== Task requirements ==
All lines below between the line with "en fin de compte, il faut être réaliste dans" and the line with "Glossaire audio", including both, must be copied exactly, and the pictures must be omitted.

== Source information ==
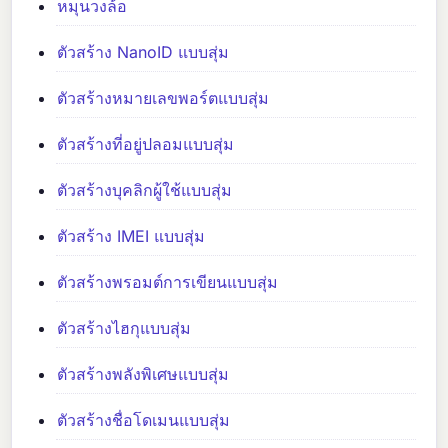
หมุนวงล้อ
ตัวสร้าง NanoID แบบสุ่ม
ตัวสร้างหมายเลขพอร์ตแบบสุ่ม
ตัวสร้างที่อยู่ปลอมแบบสุ่ม
ตัวสร้างบุคลิกผู้ใช้แบบสุ่ม
ตัวสร้าง IMEI แบบสุ่ม
ตัวสร้างพรอมต์การเขียนแบบสุ่ม
ตัวสร้างไฮกุแบบสุ่ม
ตัวสร้างพลังพิเศษแบบสุ่ม
ตัวสร้างชื่อโดเมนแบบสุ่ม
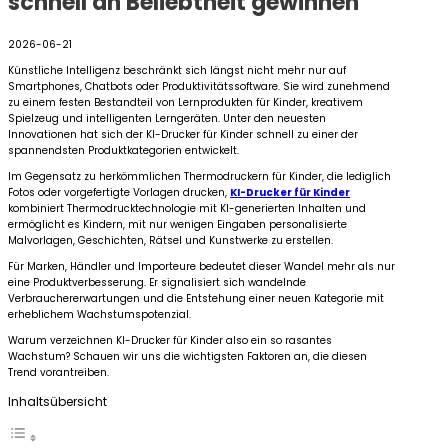
schnell an Beliebtheit gewinnen
2026-06-21
Künstliche Intelligenz beschränkt sich längst nicht mehr nur auf
Smartphones, Chatbots oder Produktivitätssoftware. Sie wird zunehmend
zu einem festen Bestandteil von Lernprodukten für Kinder, kreativem
Spielzeug und intelligenten Lerngeräten. Unter den neuesten
Innovationen hat sich der KI-Drucker für Kinder schnell zu einer der
spannendsten Produktkategorien entwickelt.
Im Gegensatz zu herkömmlichen Thermodruckern für Kinder, die lediglich
Fotos oder vorgefertigte Vorlagen drucken,
KI-Drucker für Kinder
kombiniert Thermodrucktechnologie mit KI-generierten Inhalten und
ermöglicht es Kindern, mit nur wenigen Eingaben personalisierte
Malvorlagen, Geschichten, Rätsel und Kunstwerke zu erstellen.
Für Marken, Händler und Importeure bedeutet dieser Wandel mehr als nur
eine Produktverbesserung. Er signalisiert sich wandelnde
Verbrauchererwartungen und die Entstehung einer neuen Kategorie mit
erheblichem Wachstumspotenzial.
Warum verzeichnen KI-Drucker für Kinder also ein so rasantes
Wachstum? Schauen wir uns die wichtigsten Faktoren an, die diesen
Trend vorantreiben.
Inhaltsübersicht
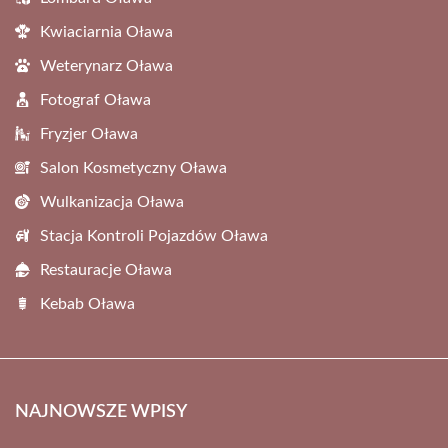
Kwiaciarnia Oława
Weterynarz Oława
Fotograf Oława
Fryzjer Oława
Salon Kosmetyczny Oława
Wulkanizacja Oława
Stacja Kontroli Pojazdów Oława
Restauracje Oława
Kebab Oława
NAJNOWSZE WPISY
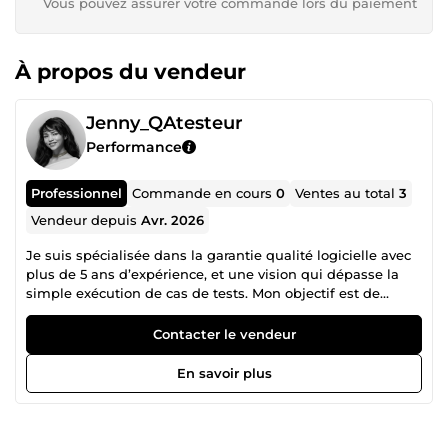
Vous pouvez assurer votre commande lors du paiement
À propos du vendeur
Jenny_QAtesteur
Performance
Professionnel
Commande en cours
0
Ventes au total
3
Vendeur depuis
Avr. 2026
Je suis spécialisée dans la garantie qualité logicielle avec
plus de 5 ans d’expérience, et une vision qui dépasse la
simple exécution de cas de tests. Mon objectif est de
transformer les projets digitaux en expériences fiables,
fluides et engageantes pour les utilisateurs finaux, tout en
Contacter le vendeur
aidant les équipes à livrer plus vite et plus sereinement.
Résultat: des produits qui sortent avec moins de bugs
En savoir plus
critiques, une meilleure expérience utilisateur et des
équipes projet qui gagnent en efficacité et en sérénité.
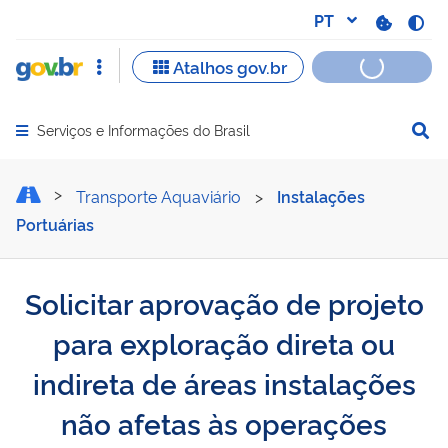
Serviços e Informações do Brasil
Abrir menu principal de navegação
Solicitar aprovação de pro
Transporte Aquaviário
>
Instalações
Portuárias
Solicitar aprovação de projeto
para exploração direta ou
indireta de áreas instalações
não afetas às operações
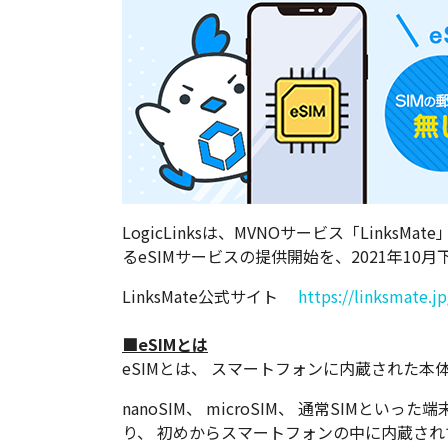
LogicLinksは、MVNOサービス「Links
るeSIMサービスの提供開始を、2021年10
LinksMate公式サイト
https://linksmate.jp
■eSIMとは
eSIMとは、 スマートフォンに内蔵された本
nanoSIM、 microSIM、 通常SIMとい
り、 初めからスマートフォンの中に内蔵され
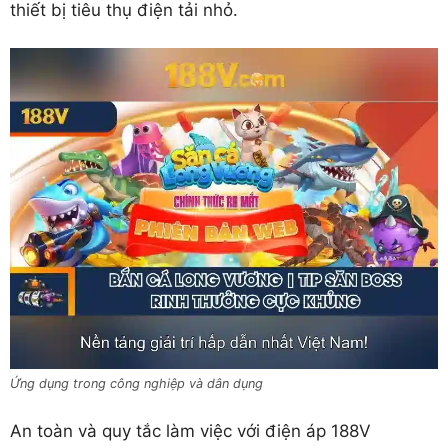
thiết bị tiêu thụ điện tải nhỏ.
Ứng dụng trong công nghiệp và dân dụng
An toàn và quy tắc làm việc với điện áp 188V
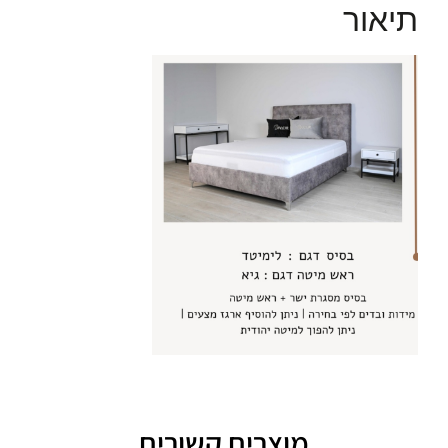
תיאור
מוצרים קשורים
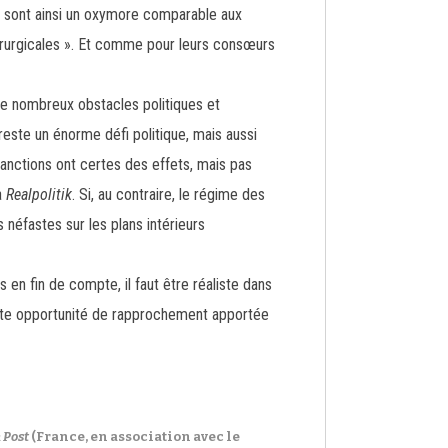
» sont ainsi un oxymore comparable aux
hirurgicales ». Et comme pour leurs consœurs
 de nombreux obstacles politiques et
reste un énorme défi politique, mais aussi
sanctions ont certes des effets, mais pas
a
Realpolitik
. Si, au contraire, le régime des
 néfastes sur les plans intérieurs
 en fin de compte, il faut être réaliste dans
cette opportunité de rapprochement apportée
 Post
(France, en association avec le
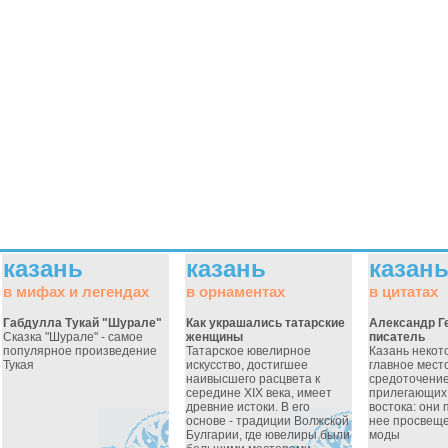
казань
казань
казан
в мифах и легендах
в орнаментах
в цитатах
Габдулла Тукай "Шурале"
Как украшались татарские
Александр Г
Сказка "Шурале" - самое
женщины
писатель
популярное произведение
Татарское ювелирное
Казань некот
Тукая
искусство, достигшее
главное место
наивысшего расцвета к
средоточение
середине XIX века, имеет
прилегающих 
древние истоки. В его
востока: они
основе - традиции Волжской
нее просвеще
Булгарии, где ювелиры были
моды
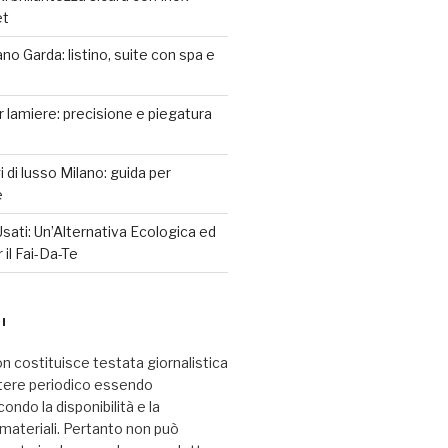
et
o Garda: listino, suite con spa e
r lamiere: precisione e piegatura
 di lusso Milano: guida per
e
sati: Un’Alternativa Ecologica ed
il Fai-Da-Te
I
n costituisce testata giornalistica
tere periodico essendo
ndo la disponibilità e la
i materiali. Pertanto non può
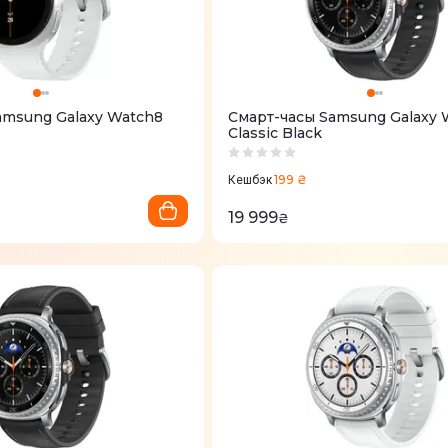
amsung Galaxy Watch8
Смарт-часы Samsung Galaxy 
Classic Black
199 ₴
Кешбэк
19 999
₴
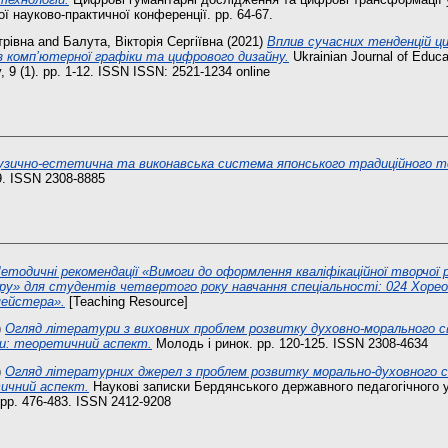
ї науково-практичної конференції. pp. 64-67.
трівна
and
Балута, Вікторія Сергіївна
(2021)
Вплив сучасних тенденцій 
з комп’ютерної графіки та цифрового дизайну.
Ukrainian Journal of Educa
, 9 (1). pp. 1-12. ISSN ISSN: 2521-1234 online
зично-естетична та виконавська система японського традиційного т
49. ISSN 2308-8885
етодичні рекомендації «Вимоги до оформлення кваліфікаційної творчої 
ру» для студентів четвертого року навчання спеціальності: 024 Хорео
ейстера».
[Teaching Resource]
)
Огляд літератури з виховних проблем розвитку духовно-морального с
ти: теоретичний аспект.
Молодь і ринок. pp. 120-125. ISSN 2308-4634
)
Огляд літературних джерел з проблем розвитку морально-духовного 
ичний аспект.
Наукові записки Бердянського державного педагогічного у
. pp. 476-483. ISSN 2412-9208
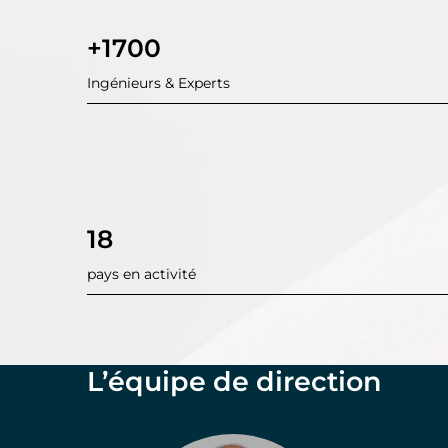
+1700
Ingénieurs & Experts
18
pays en activité
L’équipe de direction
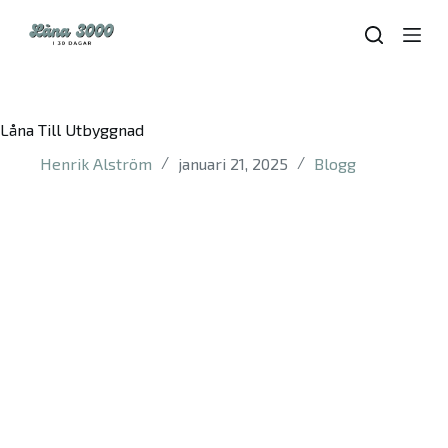
S
k
i
p
t
o
Låna Till Utbyggnad
c
o
Henrik Alström
januari 21, 2025
Blogg
n
t
e
n
t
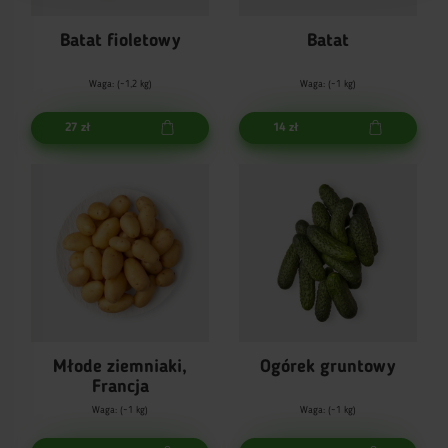
Batat fioletowy
Batat
Waga: (~1,2 kg)
Waga: (~1 kg)
27 zł
14 zł
Młode ziemniaki,
Ogórek gruntowy
Francja
Waga: (~1 kg)
Waga: (~1 kg)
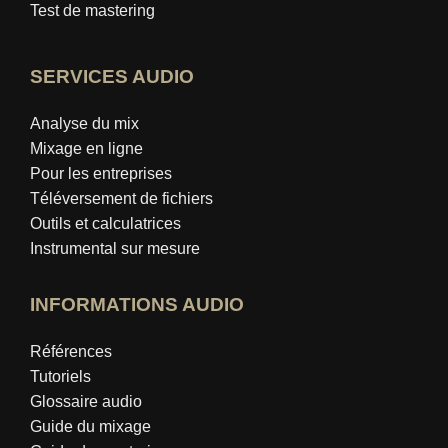
Test de mastering
SERVICES AUDIO
Analyse du mix
Mixage en ligne
Pour les entreprises
Téléversement de fichiers
Outils et calculatrices
Instrumental sur mesure
INFORMATIONS AUDIO
Références
Tutoriels
Glossaire audio
Guide du mixage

== Task result ==
 en fin de compte, il faut être réaliste dans
cette opportunité de rapprochement apportée
 Post
(France, en association avec le
казань
казань
казан
в мифах и легендах
в орнаментах
в цитатах
Габдулла Тукай "Шурале"
Как украшались татарские
Александр Г
Сказка "Шурале" - самое
женщины
писатель
популярное произведение
Татарское ювелирное
Казань некот
Тукая
искусство, достигшее
главное место
наивысшего расцвета к
средоточение
середине XIX века, имеет
прилегающих 
древние истоки. В его
востока: они
основе - традиции Волжской
нее просвеще
Булгарии, где ювелиры были
моды
et
o Garda: listino, suite con spa e
r lamiere: precisione e piegatura
 di lusso Milano: guida per
e
sati: Un’Alternativa Ecologica ed
il Fai-Da-Te
I
n costituisce testata giornalistica
tere periodico essendo
ndo la disponibilità e la
i materiali. Pertanto non può
amsung Galaxy Watch8
Смарт-часы Samsung Galaxy 
Classic Black
199 ₴
Кешбэк
19 999
₴
ї науково-практичної конференції. pp. 64-67.
трівна
and
Балута, Вікторія Сергіївна
(2021)
Вплив сучасних тенденцій 
з комп’ютерної графіки та цифрового дизайну.
Ukrainian Journal of Educa
, 9 (1). pp. 1-12. ISSN ISSN: 2521-1234 online
зично-естетична та виконавська система японського традиційного т
49. ISSN 2308-8885
етодичні рекомендації «Вимоги до оформлення кваліфікаційної творчої 
ру» для студентів четвертого року навчання спеціальності: 024 Хорео
ейстера».
[Teaching Resource]
)
Огляд літератури з виховних проблем розвитку духовно-морального с
ти: теоретичний аспект.
Молодь і ринок. pp. 120-125. ISSN 2308-4634
)
Огляд літературних джерел з проблем розвитку морально-духовного 
ичний аспект.
Наукові записки Бердянського державного педагогічного у
. pp. 476-483. ISSN 2412-9208
+1700
Ingénieurs & Experts
18
pays en activité
L’équipe de direction
S
k
i
p
t
o
Låna Till Utbyggnad
c
o
Henrik Alström
januari 21, 2025
Blogg
n
t
e
n
t
Batat fioletowy
Batat
Waga: (~1,2 kg)
Waga: (~1 kg)
27 zł
14 zł
Młode ziemniaki,
Ogórek gruntowy
Francja
Waga: (~1 kg)
Waga: (~1 kg)
Test de mastering
SERVICES AUDIO
Analyse du mix
Mixage en ligne
Pour les entreprises
Téléversement de fichiers
Outils et calculatrices
Instrumental sur mesure
INFORMATIONS AUDIO
Références
Tutoriels
Glossaire audio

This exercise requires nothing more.